Reproduce all of the data below without alteration; exclude every picture.
━━━━━━━━━━━━━━━━
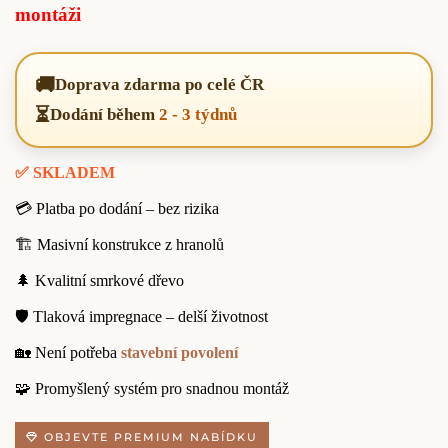
montáži
🚚
Doprava zdarma po celé ČR
⏳
Dodání během
2 - 3 týdnů
✅ SKLADEM
💳 Platba po dodání – bez rizika
🏗️ Masivní konstrukce z hranolů
🌲 Kvalitní smrkové dřevo
🛡️ Tlaková impregnace – delší životnost
🏡 Není potřeba
stavební povolení
🧩 Promyšlený systém pro snadnou montáž
OBJEVTE PREMIUM NABÍDKU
━━━━━━━━━━━━━━━━
Result »
montáži
🚚
Doprava zdarma po celé ČR
⏳
Dodání během
2 - 3 týdnů
✅ SKLADEM
💳 Platba po dodání – bez rizika
🏗️ Masivní konstrukce z hranolů
🌲 Kvalitní smrkové dřevo
🛡️ Tlaková impregnace – delší životnost
🏡 Není potřeba
stavební povolení
🧩 Promyšlený systém pro snadnou montáž
OBJEVTE PREMIUM NABÍDKU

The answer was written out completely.